Sleep, the holy grail of the new (or, in this case, repeat) parent, is the subject, in a way, of Walker’s haunting, hypnotic second novel. The Dreamers (Random House, Jan. 2019) takes place in the fictional Southern California mountain town of Santa Lora, where a sickness descends one evening in early fall. A first-year student at the local college leaves a party, goes to bed, and then doesn’t wake up; a few days later, she’s dead. Soon after, another girl falls asleep. She doesn’t die, but nor can she be roused. Though the college attempts to quarantine the students, the sickness spreads, first among the residents of a dorm and then outward: to the janitor who cleaned their rooms, to a clerk at a convenience store, a backpacker, and a young bride, and soon to the doctors and nurses caring for the sick teens, who sleep “like children, mouths open, cheeks flushed. Breathing as rhythmic as swells on the sea.”

As if the creep of a mysterious sleeping sickness weren’t eerie enough, the world around Santa Lora seems to shimmer and vibrate with threat. The mountain lake is vanishing, the region is prone to earthquakes and landslides, and the forest is “fertile for fire.” As Walker’s compassionate, omniscient narrator asks, “What if misfortune can be drawn to a place, like lightning to a rod?”

When Walker and I finally meet, outside a pie shop, she has a brilliant smile and a happy, bell-like laugh. A former editor at Simon & Schuster, she is now a professor at the University of Oregon in Eugene, two hours south of Portland. Thankfully, when I tell her that I’m convinced I know her already, she doesn’t seem to find this very weird.

On this sunny fall Friday, over the sound of clinking porcelain, as the ice caps melt and the world veers toward autocracy, Walker explains that she took inspiration from Jose Saramago’s novel Blindness, about an epidemic, and his careerlong fascination with “the possibility of the impossible.” For Walker, the line between what is possible and what’s not is “the richest territory” for fiction, in part because the pressure of a catastrophic force serves to illuminate the quotidian. Her bestselling debut, The Age of Miracles, imagined the slowing of Earth’s rotation and the cataclysmic disruptions this causes for all planetary life—but also, just as powerfully, it chronicled its adolescent narrator’s charged, complicated coming-of-age. The Dreamers employs similar psychological realism and a disaster that’s far less sci-fi: point of fact, there’s a “mystery illness” in the headlines on the very day we meet.

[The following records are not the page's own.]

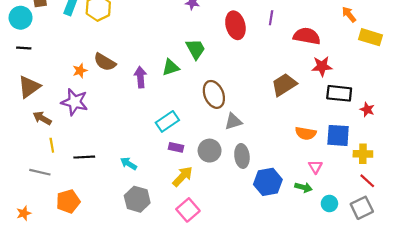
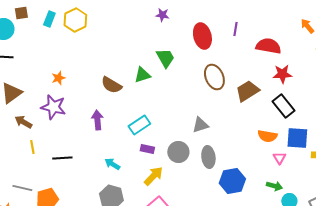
brown semicircle: (105, 62) -> (111, 85), moved
purple arrow: (140, 77) -> (97, 120), moved
black rectangle: (339, 93) -> (283, 106), moved, turned 45
brown ellipse: (214, 94) -> (214, 77), moved
cyan arrow: (129, 164) -> (112, 164), moved
pink triangle: (315, 167) -> (279, 158), moved
gray line: (40, 172) -> (22, 188), moved
green arrow: (304, 187) -> (274, 186), moved

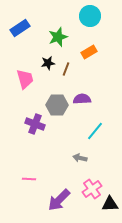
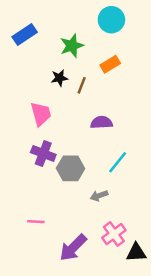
pink trapezoid: (25, 79) -> (41, 114), moved
gray hexagon: (57, 105) -> (71, 168), moved
gray arrow: (80, 158) -> (99, 196), turned -32

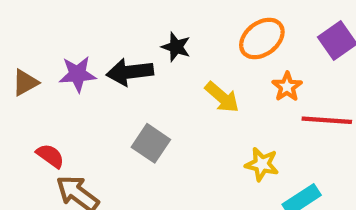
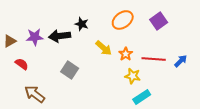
orange star: (287, 87) -> (126, 54), moved
red semicircle: (50, 156) -> (22, 64), moved
yellow star: (262, 164) -> (133, 76), moved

When I point this out, Walker laughs her fine laugh again. “Maybe another reason I’m so interested in that particular quality of realism is that I’m someone who’s quick to worry and fear,” she says. “And writing is a way of exploring anxiety and frightening scenarios in a way that’s satisfying, instead of just horrifying.”

And contagion stories in particular, Walker notes, are compelling because of the way “they inevitably reflect human connections and human bonds.” In a plague novel, it’s the outsiders—another favorite subject of hers—who stay safest. That’s because, as The Dreamers tells us, the sickness travels most easily “through all the same channels as do fondness and friendship and love.”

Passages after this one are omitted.